歴史教科書問題
栃木県大田原市教育委員会が13日開かれ、来年度から使用する中学の歴史、公民の両教科書に「新しい歴史教科書をつくる会」のメンバーが執筆した扶桑社
発行の教科書を採択した。同社の教科書は、私立校や東京都立の中高一貫校など全国19校で使われているが、市町村で採択されたのは初めて。
扶桑社の歴史教科書については内容を全く見ていないのでその良し悪しは評価できない。また、教育委員会が国の検定を通過した教科書のうちどれを採択するかは、全くの自由だ。
ただ、解せないことがある。記者会見によれば、この教育的配慮によりこれらの教科書を採択したのだという。
この教科書の内容については賛否両論があり、国際的にも関心が高いことは紛れもない事実である。
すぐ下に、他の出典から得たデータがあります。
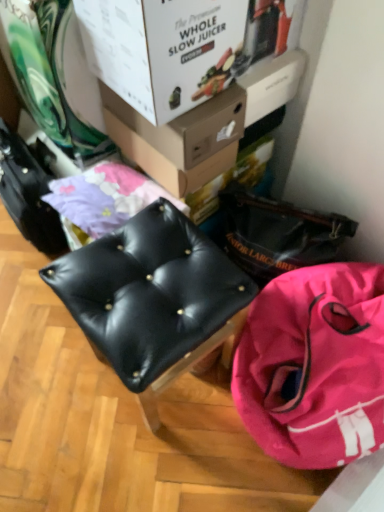 Question: From a real-world perspective, is matte cardboard box at upper center, marked as the 1th box in a back-to-front arrangement, above or below white cardboard box at upper center, placed as the 1th box when sorted from front to back?

Choices:
 (A) above
 (B) below

Answer: (B)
この教科書を採用すれば、あらゆるところから非難が起こることは、誰が見ても明らかである。その非難自体は教育委員会が受けることなので問題はないが、それを知った、この教科書を使う子供たちは果たしてどう思うのだろうか。
この教科書を採用すれば、それで教えを受ける子供たちに大きな影響を与えることは間違いない。教科書の反対派・賛成派やマスコミ、市民団体からあらゆる関心が寄せられ、いろいろなコメントが出るだろう。また、「変な教科書で歴史を学んだ子供」というレッテルも貼られかねない。そういったことに対するれ教育的配慮はなかったのだろうか。
繰り返していうが、私は、扶桑社の教科書は読んでいないのでよいのか悪いのか知らない。しかし、この教科書を採用することによって、この地域の子供たち間違いなく、必要のない注目を浴びることになる。これではとても落ち着いた教育環境とはいえない。そういう決断を下した教育委員会の見識は、疑わしいものがある。
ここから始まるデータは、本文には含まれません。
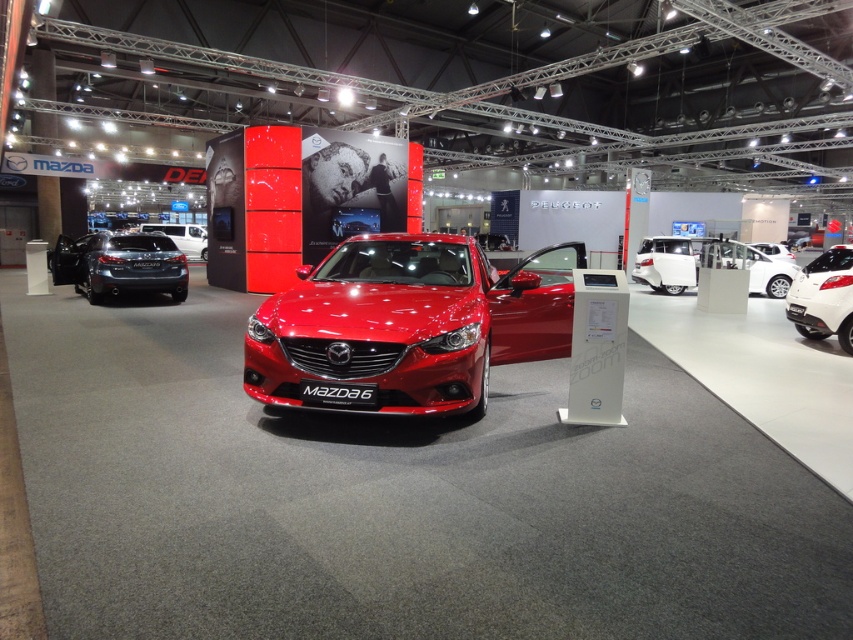 Question: Can you confirm if matte black hatchback at left is bigger than satin silver car at center?

Choices:
 (A) yes
 (B) no

Answer: (B)

Question: Considering the relative positions of glossy red car at center and matte black hatchback at left in the image provided, where is glossy red car at center located with respect to matte black hatchback at left?

Choices:
 (A) below
 (B) above

Answer: (B)

Question: Which of the following is the farthest from the observer?

Choices:
 (A) glossy red car at center
 (B) satin silver car at center
 (C) satin white sedan at center
 (D) matte black hatchback at left

Answer: (C)

Question: Which of the following is the closest to the observer?

Choices:
 (A) (743, 257)
 (B) (831, 289)

Answer: (B)

Question: Which of the following is the farthest from the observer?

Choices:
 (A) white glossy car at right
 (B) satin white sedan at center
 (C) glossy red car at center
 (D) satin silver car at center

Answer: (B)

Question: Is the position of glossy red car at center less distant than that of white glossy car at right?

Choices:
 (A) yes
 (B) no

Answer: (A)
「新しい歴史教科書を作る会」に関する私見としては、代表役員の中に、そうそうたる教授陣が並んでいるものの、その中で歴史を専門としている人は二人、しかも一人は西洋史、それ以外は政治学者や評論家ばかり、という点が気にかかる。
日本の近代史を専攻した私にしてみれば、歴史なんてどれが事実かさっぱりわからん、というのが本音。教科書は「?である。」なんて書いているけど、本音としては「?という説が有力である。」とか「?といわれている。」というのが正解。一般の人が歴史系の学会とかに行ったらびっくりするだろうな、と思う。「大化の改新はなかった」とか、きちんとした証拠を挙げてそういう説を唱える先生もいるのだ。もちろん反証もあるのだけど、どっちが本当かにわかには判断できないことは請け合い。
少し前まで足利尊氏と紹介されていた肖像画だって、いまでは「武者像(伝・足利尊氏)」。新しいか古いかは知らないけど、歴史教科書なんてみんなそんなもんである。
どんな教科書を採用してもよいけれど、社会の先生にぜひお願いしたいのは、何にでも疑問を持って良いことを生徒には教えてほしい。その疑問を追及して、徹底的に調べて、そこから何か納得の行くものを得られれば、それが真実なのだから。学問ってそういう楽しいものだ。政治的に利用なんてされてたまるか。